Britz, Emerling, et al (2000, p26) point out two key advantages of Statistical Thinking and data-driven decision making.

  1. Managers react to the last outcome.   If it is satisfactory, everyone is pleased and satisfied that the system is performing well.   If it is unsatisfactory, the implication is that something needs correction.   Results from common-causes are treated as resulting from special causes.  The analysis to reduce common-cause variation is much more effective if results from multiple outcomes are used.  Trying to find a special cause when one does not exist leads to frustration.
  2. The lack of data makes everyone an expert.   Individual opinions vary and conflict with each other.

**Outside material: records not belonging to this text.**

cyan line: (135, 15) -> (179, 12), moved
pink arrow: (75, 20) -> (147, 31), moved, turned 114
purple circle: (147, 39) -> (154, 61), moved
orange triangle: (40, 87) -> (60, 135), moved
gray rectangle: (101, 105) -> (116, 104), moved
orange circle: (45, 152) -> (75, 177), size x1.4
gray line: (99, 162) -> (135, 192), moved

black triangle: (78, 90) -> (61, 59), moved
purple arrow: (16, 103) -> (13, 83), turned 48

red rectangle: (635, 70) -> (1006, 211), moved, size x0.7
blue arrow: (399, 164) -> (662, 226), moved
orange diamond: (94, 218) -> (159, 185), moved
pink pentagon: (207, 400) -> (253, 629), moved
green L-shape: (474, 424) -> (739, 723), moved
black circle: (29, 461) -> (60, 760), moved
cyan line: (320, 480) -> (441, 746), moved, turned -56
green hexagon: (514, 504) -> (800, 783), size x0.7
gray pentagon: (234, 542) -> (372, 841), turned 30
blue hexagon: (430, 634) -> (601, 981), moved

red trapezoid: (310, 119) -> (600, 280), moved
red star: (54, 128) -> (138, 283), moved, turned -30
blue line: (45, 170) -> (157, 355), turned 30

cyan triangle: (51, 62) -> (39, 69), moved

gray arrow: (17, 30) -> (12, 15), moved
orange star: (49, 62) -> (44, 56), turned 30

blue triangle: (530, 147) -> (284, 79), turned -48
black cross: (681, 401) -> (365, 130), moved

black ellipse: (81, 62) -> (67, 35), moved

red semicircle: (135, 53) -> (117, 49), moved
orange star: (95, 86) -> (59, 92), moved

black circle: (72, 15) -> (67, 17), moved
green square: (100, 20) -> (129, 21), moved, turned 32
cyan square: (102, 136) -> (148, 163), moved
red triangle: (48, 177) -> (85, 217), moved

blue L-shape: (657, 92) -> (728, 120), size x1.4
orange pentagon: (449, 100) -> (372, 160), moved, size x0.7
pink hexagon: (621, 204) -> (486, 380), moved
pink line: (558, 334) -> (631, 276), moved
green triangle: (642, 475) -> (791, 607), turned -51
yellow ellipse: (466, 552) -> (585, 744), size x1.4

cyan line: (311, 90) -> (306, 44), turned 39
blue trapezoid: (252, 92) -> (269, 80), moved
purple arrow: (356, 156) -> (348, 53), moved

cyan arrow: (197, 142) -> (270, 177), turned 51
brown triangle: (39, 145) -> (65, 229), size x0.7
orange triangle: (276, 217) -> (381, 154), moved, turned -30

The figure depicts the relationship among Statistical Thinking, data and statistical methods.   Effective application of statistical methods occurs after performing Statistical Thinking.   In the Customer Complaint Process Example, a control chart and designed experiments occur after Statistical Thinking.   Lynne Hare points out in the reference by Britz, Emerling, et al (2000, p27) that he was successful in getting increased use of statistical tools only after explaining Statistical Thinking to managers.   They would not permit employees to use tools when they did not understand their purpose.

References
  1. Britz, G. C., D. W. Emerling, et al. (2000). Improving Performance Through Statistical Thinking. Milwaukee, WI, ASQ Quality Press.

February 04, 2008

Observations Based on the Customer-Complaint-Process Example

The previous blog post describes an application of Statistical Thinking to increase customer satisfaction by examining the processes starting with the raw material supplier and ending with the customer use of the product.   This example illustrates important features of Statistical Thinking described by Britz, Emerling et al (2000).   These features include:

  1. Reducing variation improves performance.   The team had training in Statistical Thinking so they understood the various types of variation.   One type is common-cause variation which is always present.   Another type is special-cause variation which is due to isolated events.   One way to reduce overall variation is to identify outcomes that have a significant special-cause variation component.  For those outcomes, we can analyze the circumstances causing the increased variation.    To reduce common-cause variation, we need to analyze the all outcomes not affected by special causes.   The team knew this so they collected data to help them identify outcomes due to special causes.    A control chart which is a statistical method is a common approach for identifying outcomes affected by special causes.
  2. The team had management support.   An understanding of Statistical Thinking facilitates management support.   Management had to support the tactic of going to the customer and convincing them to collect usage data so the team could estimate defect rates.   The team explained the concepts of Statistical Thinking to the customer to gain their support.   Note that management and the customer did not have to have a detailed understanding of the statistical methods.  When the team discovered that the importance of raw material, they had to convince management to support designed experiments to reduce common-cause variation.   My experience is that management can be very reluctant to approve designed experiments unless they appreciate the principles of Statistical Thinking.
  3. Reducing variation is often a sequential process.   The team went after special-cause variation and then discovered a potential contributor to common-cause variation.

References

  1. Britz, G. C., D. W. Emerling, et al. (2000). Improving Performance Through Statistical Thinking. Milwaukee, WI, ASQ Quality Press.